Retype every record exactly. Leave the pictures out.

(Data excerpts)
BEGIN

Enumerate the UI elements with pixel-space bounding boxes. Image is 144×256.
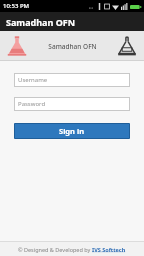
staticText: Password xyxy=(18,100,46,108)
staticText: Samadhan OFN xyxy=(6,16,76,28)
button[interactable]: Sign in xyxy=(14,123,130,139)
staticText: © Designed & Developed by xyxy=(18,246,92,253)
button[interactable]: Password xyxy=(14,97,130,111)
button[interactable]: Samadhan logo xyxy=(4,33,30,59)
button[interactable]: IVS Softtech xyxy=(92,246,126,253)
staticText: Username xyxy=(18,76,48,84)
staticText: Samadhan OFN xyxy=(48,42,97,51)
staticText: 10:53 PM xyxy=(3,2,30,10)
staticText: Sign in xyxy=(59,126,85,136)
button[interactable]: Username xyxy=(14,73,130,87)
button[interactable]: OFN logo xyxy=(114,33,140,59)
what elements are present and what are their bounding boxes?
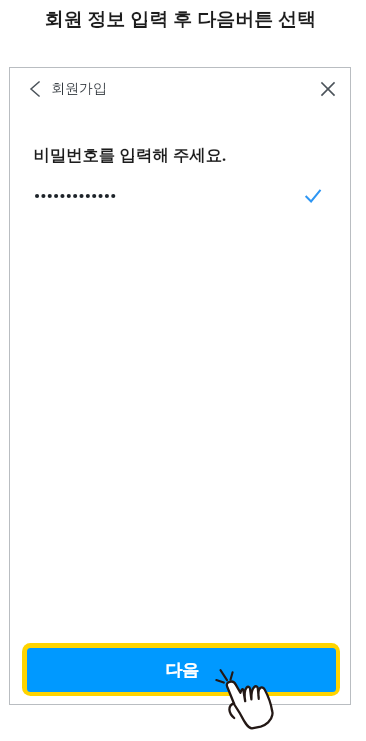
button[interactable]: Password field [33, 177, 327, 215]
button[interactable]: 다음 [22, 643, 340, 696]
staticText: 비밀번호를 입력해 주세요. [33, 143, 227, 165]
staticText: 회원가입 [51, 80, 107, 98]
button[interactable]: Back [16, 67, 53, 110]
staticText: 회원 정보 입력 후 다음버튼 선택 [44, 6, 316, 32]
button[interactable]: Close [307, 67, 348, 110]
staticText: 다음 [165, 660, 199, 681]
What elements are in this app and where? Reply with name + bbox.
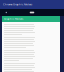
- button[interactable]: Address bar: [0, 9, 64, 16]
- staticText: Graphic Folders: [4, 18, 23, 20]
- staticText: Chrome Graphic Folders: [3, 3, 32, 6]
- button[interactable]: Chrome Graphic Folders: [0, 0, 64, 9]
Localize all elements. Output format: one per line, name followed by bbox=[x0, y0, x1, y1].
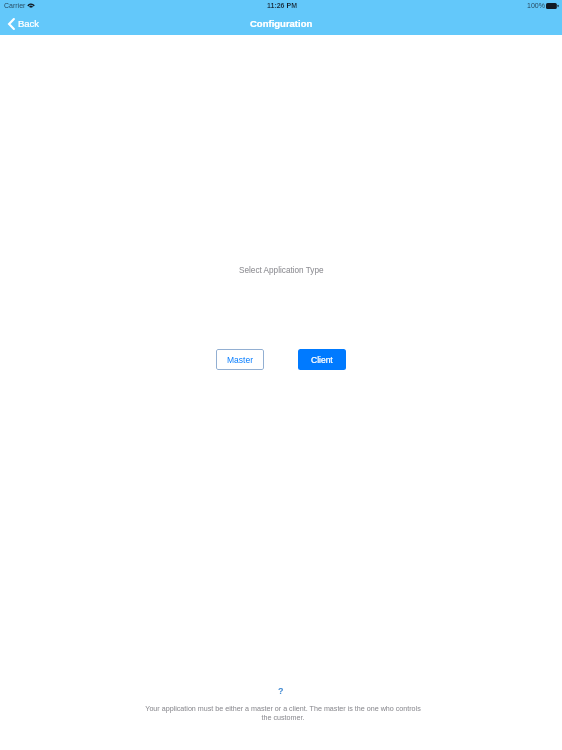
staticText: Your application must be either a master… bbox=[141, 705, 425, 722]
staticText: Back bbox=[18, 18, 40, 29]
button[interactable]: Client bbox=[298, 349, 346, 370]
button[interactable]: Help bbox=[272, 685, 290, 697]
staticText: 100% bbox=[527, 2, 545, 10]
staticText: Master bbox=[227, 355, 253, 364]
staticText: ? bbox=[278, 686, 284, 696]
staticText: Client bbox=[311, 355, 333, 364]
staticText: Carrier bbox=[4, 2, 26, 10]
button[interactable]: Master bbox=[216, 349, 264, 370]
button[interactable]: Back bbox=[0, 13, 48, 35]
staticText: Configuration bbox=[250, 18, 313, 29]
staticText: 11:26 PM bbox=[267, 2, 297, 10]
staticText: Select Application Type bbox=[239, 266, 324, 275]
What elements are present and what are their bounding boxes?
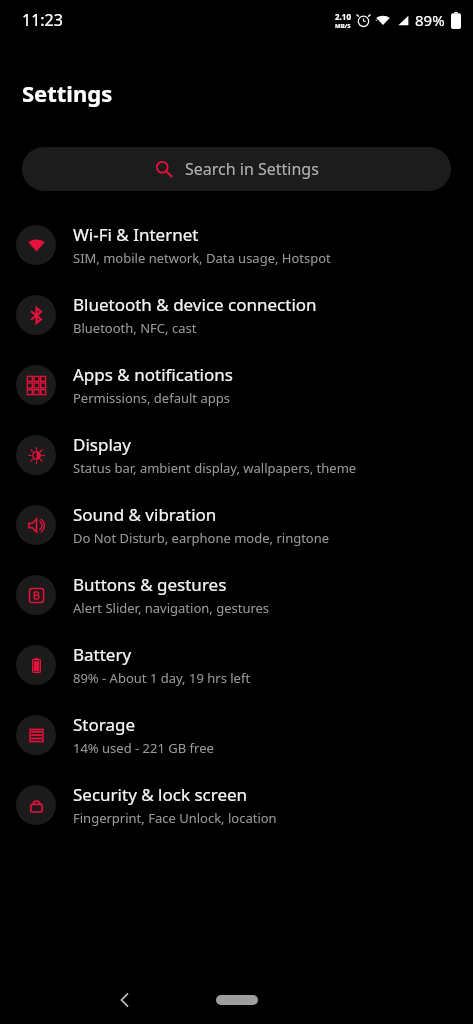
staticText: Security & lock screen: [73, 783, 248, 806]
staticText: Sound & vibration: [73, 503, 217, 526]
staticText: MB/S: [335, 22, 351, 30]
staticText: Display: [73, 433, 131, 456]
staticText: 11:23: [22, 9, 63, 31]
button[interactable]: Buttons & gestures: [0, 560, 473, 630]
button[interactable]: Apps & notifications: [0, 350, 473, 420]
staticText: 2.10: [335, 11, 351, 22]
staticText: 89% - About 1 day, 19 hrs left: [73, 669, 251, 687]
staticText: 14% used - 221 GB free: [73, 739, 214, 757]
staticText: Buttons & gestures: [73, 573, 227, 596]
button[interactable]: Search in Settings: [22, 147, 451, 191]
staticText: Fingerprint, Face Unlock, location: [73, 809, 277, 827]
staticText: Bluetooth, NFC, cast: [73, 319, 197, 337]
staticText: Permissions, default apps: [73, 389, 230, 407]
staticText: 89%: [415, 10, 445, 30]
button[interactable]: Home: [206, 988, 268, 1012]
staticText: Wi-Fi & Internet: [73, 223, 199, 246]
button[interactable]: Wi-Fi & Internet: [0, 210, 473, 280]
button[interactable]: Display: [0, 420, 473, 490]
staticText: Storage: [73, 713, 136, 736]
staticText: SIM, mobile network, Data usage, Hotspot: [73, 249, 331, 267]
staticText: Status bar, ambient display, wallpapers,…: [73, 459, 357, 477]
staticText: Settings: [22, 78, 113, 108]
button[interactable]: Sound & vibration: [0, 490, 473, 560]
staticText: Battery: [73, 643, 132, 666]
button[interactable]: Bluetooth & device connection: [0, 280, 473, 350]
staticText: Apps & notifications: [73, 363, 233, 386]
staticText: Search in Settings: [185, 158, 319, 180]
button[interactable]: Security & lock screen: [0, 770, 473, 840]
staticText: Bluetooth & device connection: [73, 293, 317, 316]
button[interactable]: Back: [108, 983, 142, 1017]
button[interactable]: Storage: [0, 700, 473, 770]
staticText: Alert Slider, navigation, gestures: [73, 599, 270, 617]
staticText: Do Not Disturb, earphone mode, ringtone: [73, 529, 330, 547]
button[interactable]: Battery: [0, 630, 473, 700]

END

COMPLETED EXERCISE:
Enumerate the UI elements with pixel-space bounding boxes. Image is 144×256.
staticText: Password xyxy=(18,100,46,108)
staticText: Samadhan OFN xyxy=(6,16,76,28)
button[interactable]: Sign in xyxy=(14,123,130,139)
staticText: © Designed & Developed by xyxy=(18,246,92,253)
button[interactable]: Password xyxy=(14,97,130,111)
button[interactable]: Samadhan logo xyxy=(4,33,30,59)
button[interactable]: IVS Softtech xyxy=(92,246,126,253)
staticText: Username xyxy=(18,76,48,84)
staticText: Samadhan OFN xyxy=(48,42,97,51)
staticText: 10:53 PM xyxy=(3,2,30,10)
staticText: Sign in xyxy=(59,126,85,136)
button[interactable]: Username xyxy=(14,73,130,87)
button[interactable]: OFN logo xyxy=(114,33,140,59)
what elements are present and what are their bounding boxes?
button[interactable]: Password field [33, 177, 327, 215]
button[interactable]: 다음 [22, 643, 340, 696]
staticText: 비밀번호를 입력해 주세요. [33, 143, 227, 165]
staticText: 회원가입 [51, 80, 107, 98]
button[interactable]: Back [16, 67, 53, 110]
staticText: 회원 정보 입력 후 다음버튼 선택 [44, 6, 316, 32]
button[interactable]: Close [307, 67, 348, 110]
staticText: 다음 [165, 660, 199, 681]
What elements are in this app and where? Reply with name + bbox.
- button[interactable]: Address bar: [0, 9, 64, 16]
- staticText: Graphic Folders: [4, 18, 23, 20]
- staticText: Chrome Graphic Folders: [3, 3, 32, 6]
- button[interactable]: Chrome Graphic Folders: [0, 0, 64, 9]
Localize all elements. Output format: one per line, name followed by bbox=[x0, y0, x1, y1].
staticText: Your application must be either a master… bbox=[141, 705, 425, 722]
staticText: Back bbox=[18, 18, 40, 29]
button[interactable]: Client bbox=[298, 349, 346, 370]
button[interactable]: Help bbox=[272, 685, 290, 697]
staticText: 100% bbox=[527, 2, 545, 10]
staticText: Master bbox=[227, 355, 253, 364]
staticText: ? bbox=[278, 686, 284, 696]
staticText: Client bbox=[311, 355, 333, 364]
staticText: Carrier bbox=[4, 2, 26, 10]
button[interactable]: Master bbox=[216, 349, 264, 370]
button[interactable]: Back bbox=[0, 13, 48, 35]
staticText: Configuration bbox=[250, 18, 313, 29]
staticText: 11:26 PM bbox=[267, 2, 297, 10]
staticText: Select Application Type bbox=[239, 266, 324, 275]
What elements are present and what are their bounding boxes?
staticText: Security & lock screen: [73, 783, 248, 806]
staticText: Sound & vibration: [73, 503, 217, 526]
staticText: MB/S: [335, 22, 351, 30]
staticText: Display: [73, 433, 131, 456]
staticText: 11:23: [22, 9, 63, 31]
button[interactable]: Buttons & gestures: [0, 560, 473, 630]
button[interactable]: Apps & notifications: [0, 350, 473, 420]
staticText: 2.10: [335, 11, 351, 22]
staticText: 89% - About 1 day, 19 hrs left: [73, 669, 251, 687]
staticText: 14% used - 221 GB free: [73, 739, 214, 757]
staticText: Buttons & gestures: [73, 573, 227, 596]
button[interactable]: Search in Settings: [22, 147, 451, 191]
staticText: Fingerprint, Face Unlock, location: [73, 809, 277, 827]
staticText: Bluetooth, NFC, cast: [73, 319, 197, 337]
staticText: Permissions, default apps: [73, 389, 230, 407]
staticText: 89%: [415, 10, 445, 30]
button[interactable]: Home: [206, 988, 268, 1012]
staticText: Wi-Fi & Internet: [73, 223, 199, 246]
button[interactable]: Wi-Fi & Internet: [0, 210, 473, 280]
button[interactable]: Display: [0, 420, 473, 490]
staticText: Storage: [73, 713, 136, 736]
staticText: SIM, mobile network, Data usage, Hotspot: [73, 249, 331, 267]
staticText: Status bar, ambient display, wallpapers,…: [73, 459, 357, 477]
staticText: Settings: [22, 78, 113, 108]
button[interactable]: Sound & vibration: [0, 490, 473, 560]
staticText: Battery: [73, 643, 132, 666]
button[interactable]: Bluetooth & device connection: [0, 280, 473, 350]
staticText: Apps & notifications: [73, 363, 233, 386]
staticText: Search in Settings: [185, 158, 319, 180]
button[interactable]: Security & lock screen: [0, 770, 473, 840]
staticText: Bluetooth & device connection: [73, 293, 317, 316]
button[interactable]: Back: [108, 983, 142, 1017]
button[interactable]: Storage: [0, 700, 473, 770]
staticText: Alert Slider, navigation, gestures: [73, 599, 270, 617]
staticText: Do Not Disturb, earphone mode, ringtone: [73, 529, 330, 547]
button[interactable]: Battery: [0, 630, 473, 700]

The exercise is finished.